Every diamond has a flat, square-shaped facet on its top called the table. It plays a critical role in a diamond’s appearance. The table refracts rays of light as they pass, directing them to the facets that make the diamond look so sparkly. The physical size of the table facet naturally varies depending on the overall size of the diamond. Jewelers measure the table percentage when grading a diamond’s cut. Table percentage is calculated by dividing the width of the table by the overall width of the diamond. The ideal table percentage will vary based on the shape of the diamond.
The depth of a diamond might also be called the “height”: it is the distance from the table to the culet (the pointed tip) of the diamond. Like with a diamond’s table, jewelers grade a diamond’s depth based on its depth percentage. Depth percentage is the diamond’s depth divided by the width of the diamond. This percentage dictates the overall proportions of the diamond, which in turn directly impact how light reflects off the facets in the stone.

Exercise 13.4.1.

Here is the file we are going to use for this problem: external/sheets/Diamonds.xlsx
The price of diamonds is not just determined by size, but by multiple characteristics. For simplicity, in this example we will start with size. Create the scatterplot for the two variables “Price” and “Carat”.
(The solutions to all parts of this problem are here: external/sheets/DiamondsSimpleLinearRegressionSolutions.xlsx)

(a)

Determine the least squares line. Interpret the slope coefficient.

(b)

According to your least squares line, what would you expect the price to be for a 5 carat diamond?

(c)

Compute the coefficient of correlation. What does it tell you about the relationship between the size of a diamond and the price?

Exercise 13.4.2.

We’re going to use the same file we used in the previous problem: external/sheets/Diamonds.xlsx
Now we will take into consideration the other characteristics of diamonds that determine price: carat, color, clarity, and cut.

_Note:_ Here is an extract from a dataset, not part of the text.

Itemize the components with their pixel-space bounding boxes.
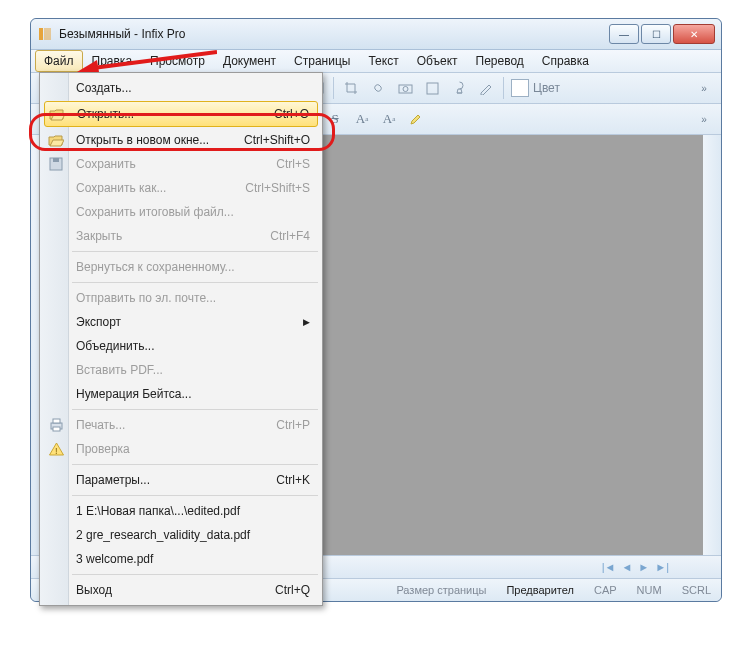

Let’s redo the regression and create a model that does a better job than the one in the previous example that only included a single predictor variable.
(The solutions to all parts of this problem are here: external/sheets/DiamondsMultipleRegressionSolutions.xlsx)

(a)

Create the regression model with all 5 variables that are provided: color, depth (in percentage), clarity, table (in percentage), and carat.

(b)

Interpret each of the coefficients in the model.

(c)

Do all 5 of the predictor variables belong in the model? Why or why not?

(d)

Is the overall model valid? Why or why not?

(e)

What is the coefficient of determination? What does it tell you about the model?

(f)

Remove variables one by one and reassess the model. What is the best model to predict the price of a diamond? Why?